Dreamix: Video Diffusion Models are General Video Editors
摘要
评审与讨论
This paper presents a novel extension to the video diffusion model by introducing video editing capabilities. The fine-tuning method of the combination of frame-level and video-level is used to ensure the motion and appearance quality. The experimental results demonstrate the model's effectiveness in video editing, image-to-video conversion and object-driven video generation.
优点
- The model can accomplish multiple video editing tasks and show great visualized results.
- The fine-tuning strategy enhances the editing capabilities of VDM.

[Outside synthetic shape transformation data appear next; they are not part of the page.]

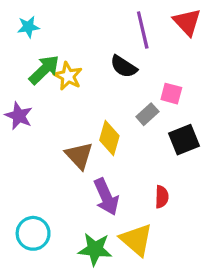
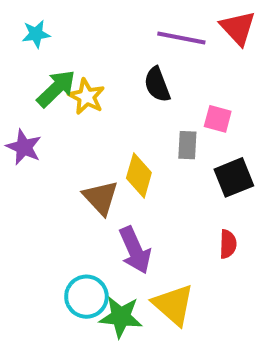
purple line: (143, 30) -> (181, 38), turned -66
black semicircle: (124, 67) -> (157, 85), turned 36
gray rectangle: (147, 114) -> (187, 145), turned -45
red semicircle: (162, 197) -> (228, 244), moved
cyan circle: (33, 233) -> (86, 297), moved

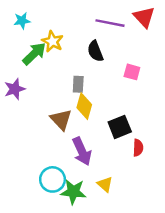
yellow star: (86, 97) -> (53, 41), moved
gray rectangle: (187, 145) -> (78, 84), moved
purple star: (24, 147) -> (15, 89), turned 30
black square: (234, 177) -> (120, 127), moved
yellow triangle: (173, 305) -> (105, 184), size x0.6

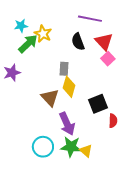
red triangle: (144, 17) -> (104, 42), moved
cyan star: (22, 21) -> (21, 26), moved
pink square: (132, 72) -> (108, 59), turned 32
green star: (73, 192) -> (71, 147), moved

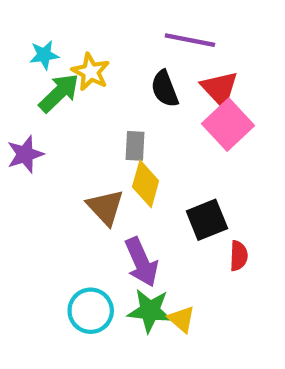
pink square: (108, 59) -> (228, 125), size x1.6

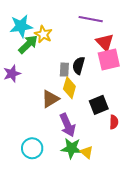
cyan star: (44, 55) -> (21, 26), size x1.6
black semicircle: (165, 89) -> (79, 66), moved, turned 36
pink square: (228, 125) -> (109, 59), turned 30
brown triangle: (105, 207) -> (50, 99), turned 42
cyan circle: (91, 311) -> (32, 148), moved

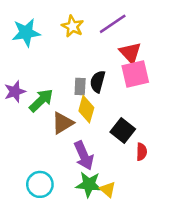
purple line: (91, 19) -> (113, 24), turned -45
yellow star: (43, 34) -> (73, 26), moved
green arrow: (28, 44) -> (41, 100), moved
black square: (99, 105) -> (123, 130), turned -30

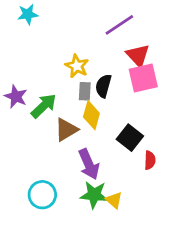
yellow star: (73, 26) -> (77, 66), moved
cyan star: (26, 33) -> (28, 14), moved, size x0.7
purple star: (15, 92) -> (16, 97), turned -30

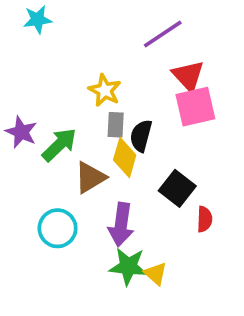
black semicircle: (103, 86) -> (141, 136), moved
purple arrow: (89, 164) -> (121, 225), turned 32
cyan circle: (42, 195) -> (58, 228), moved

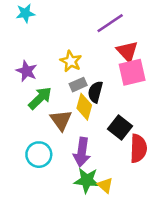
gray rectangle: (116, 125) -> (78, 85), turned 63
purple star: (21, 132) -> (27, 71), moved
brown triangle: (90, 177) -> (61, 120), turned -35
red semicircle: (205, 219) -> (138, 148), size x1.6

- The paper is well-structured, capable of clearly elucidating its core ideas.
缺点
-
This paper conducted editing experiments on a single VDM base model, making it difficult to ascertain whether the proposed method is applicable to other VDMs e.g., modelscope or if the observed results are solely due to the characteristics of the base model. This is somewhat inconsistent with the title of the paper.
-
The comparisons with Tune-A-Video are not fair. Tune-A-Video is finetuned on image diffusion model but dreamix is finetuned on video diffusion model.
-
When compared with other VDMs, only the motion editing capabilities (Figure 7) were assessed, and there is no comparison of appearance editing capabilities. This doesn't adequately showcase the impact of mixed-attention fine-tuning.
-
Lacks specific information. Imagen Video operates on a series of diffusion models. It is unclear which components undergo fine-tuning during the process. Is there a necessity to fine-tune the super-resolution diffusion models as well? or only key frames diffusion model is enough.
问题
Please see the weakness.
We appreciate the thoughtful review and aim to address their valuable feedback:
-
Applicability to Other VDM Backbones: Regarding the applicability to other video diffusion models such as ModelScope, we conducted preliminary experiments, and the results align with our paper's claims. Applying our method to the ModelScope backbone shows improved temporal consistency and editing capabilities compared to image-based methods but falls short of the power demonstrated by the much larger VDM backbone used in our paper.
-
Tune-A-Video Comparisons: We Acknowledge the concern about the comparison with Tune-A-Video, however, there are very few VDM-based editing methods. Following the reviewer's suggestion, we have also compared our method to the original version of ModelScope, the results reinforce our claims of improvement over the original ModelScope.
-
Appearance Editing Comparisons: Contrary to the reviewer's observation, we did assess both motion and appearance editing capabilities. Please refer to Tables 1 and 2, where the comparison results cover the entire dataset (detailed in Table 3).
-
Implementation Details: These details are available in Appendix C.2. In summary, our fine-tuning process involves the base model and the first two super-resolution models. For a comprehensive overview, please refer to the complete details in Appendix C.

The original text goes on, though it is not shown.